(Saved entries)
□ □ □ □

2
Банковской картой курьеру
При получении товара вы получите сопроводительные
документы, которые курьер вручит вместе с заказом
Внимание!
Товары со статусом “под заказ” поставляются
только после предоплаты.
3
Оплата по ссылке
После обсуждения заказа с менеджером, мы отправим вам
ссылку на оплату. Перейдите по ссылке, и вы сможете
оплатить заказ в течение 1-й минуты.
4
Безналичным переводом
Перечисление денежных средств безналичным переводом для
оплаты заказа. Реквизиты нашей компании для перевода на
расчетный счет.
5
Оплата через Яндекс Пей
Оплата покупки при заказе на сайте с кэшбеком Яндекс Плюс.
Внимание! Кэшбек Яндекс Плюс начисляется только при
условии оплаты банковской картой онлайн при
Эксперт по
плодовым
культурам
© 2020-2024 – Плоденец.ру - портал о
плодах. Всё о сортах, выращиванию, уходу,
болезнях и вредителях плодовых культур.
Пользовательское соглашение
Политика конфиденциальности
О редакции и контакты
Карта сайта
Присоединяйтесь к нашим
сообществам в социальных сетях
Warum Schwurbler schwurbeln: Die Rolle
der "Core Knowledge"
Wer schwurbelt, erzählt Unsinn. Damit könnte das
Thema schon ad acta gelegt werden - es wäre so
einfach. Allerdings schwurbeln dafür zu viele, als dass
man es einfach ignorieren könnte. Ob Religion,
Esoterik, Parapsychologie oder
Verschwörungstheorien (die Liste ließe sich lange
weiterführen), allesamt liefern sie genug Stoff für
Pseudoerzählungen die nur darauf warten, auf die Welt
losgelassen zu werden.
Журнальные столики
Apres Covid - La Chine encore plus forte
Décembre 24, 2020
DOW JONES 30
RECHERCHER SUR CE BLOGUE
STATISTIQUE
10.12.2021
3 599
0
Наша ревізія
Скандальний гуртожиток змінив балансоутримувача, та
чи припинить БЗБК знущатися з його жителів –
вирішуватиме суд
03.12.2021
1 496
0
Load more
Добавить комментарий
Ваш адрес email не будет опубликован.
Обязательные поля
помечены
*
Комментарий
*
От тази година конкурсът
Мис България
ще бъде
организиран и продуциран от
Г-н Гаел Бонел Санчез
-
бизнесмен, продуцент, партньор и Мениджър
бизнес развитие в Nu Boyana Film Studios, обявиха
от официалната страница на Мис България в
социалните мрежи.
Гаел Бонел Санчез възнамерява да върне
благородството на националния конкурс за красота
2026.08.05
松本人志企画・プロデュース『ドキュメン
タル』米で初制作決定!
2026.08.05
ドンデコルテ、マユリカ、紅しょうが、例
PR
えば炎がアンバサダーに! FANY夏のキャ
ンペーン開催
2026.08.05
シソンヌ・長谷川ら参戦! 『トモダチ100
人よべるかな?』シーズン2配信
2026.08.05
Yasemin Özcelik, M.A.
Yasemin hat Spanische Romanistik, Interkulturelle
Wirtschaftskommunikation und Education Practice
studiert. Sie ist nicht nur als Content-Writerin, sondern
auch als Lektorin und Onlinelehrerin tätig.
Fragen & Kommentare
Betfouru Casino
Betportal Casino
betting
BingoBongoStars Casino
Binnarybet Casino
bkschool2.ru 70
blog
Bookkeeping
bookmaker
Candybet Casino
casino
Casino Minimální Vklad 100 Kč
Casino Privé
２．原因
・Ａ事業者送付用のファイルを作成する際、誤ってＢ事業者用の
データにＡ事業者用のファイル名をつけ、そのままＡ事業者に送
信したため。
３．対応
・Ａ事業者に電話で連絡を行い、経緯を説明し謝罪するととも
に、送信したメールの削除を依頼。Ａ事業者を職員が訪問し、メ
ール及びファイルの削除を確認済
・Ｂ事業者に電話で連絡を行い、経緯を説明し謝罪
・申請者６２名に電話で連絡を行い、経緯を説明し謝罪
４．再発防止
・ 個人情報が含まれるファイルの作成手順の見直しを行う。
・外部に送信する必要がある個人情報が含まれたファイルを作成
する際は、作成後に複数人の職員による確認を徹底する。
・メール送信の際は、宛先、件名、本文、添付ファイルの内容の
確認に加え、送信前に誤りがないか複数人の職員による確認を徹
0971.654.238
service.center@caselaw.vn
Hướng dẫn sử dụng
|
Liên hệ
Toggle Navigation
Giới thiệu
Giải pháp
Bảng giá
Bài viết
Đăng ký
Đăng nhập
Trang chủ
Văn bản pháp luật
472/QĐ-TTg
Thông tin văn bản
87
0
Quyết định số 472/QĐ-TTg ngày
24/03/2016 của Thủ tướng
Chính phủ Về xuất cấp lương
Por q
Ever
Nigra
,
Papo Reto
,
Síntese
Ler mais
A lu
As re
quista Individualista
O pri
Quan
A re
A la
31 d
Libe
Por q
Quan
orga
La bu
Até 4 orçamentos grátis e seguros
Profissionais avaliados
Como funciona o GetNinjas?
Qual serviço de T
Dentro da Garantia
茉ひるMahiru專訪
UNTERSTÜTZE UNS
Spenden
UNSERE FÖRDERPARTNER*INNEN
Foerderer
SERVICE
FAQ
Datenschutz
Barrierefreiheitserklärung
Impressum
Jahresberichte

□ □ □ □

**The task**
Check every line of the records above for the string "только". Copy those that hold it.

**Response below**
только после предоплаты.
Внимание! Кэшбек Яндекс Плюс начисляется только при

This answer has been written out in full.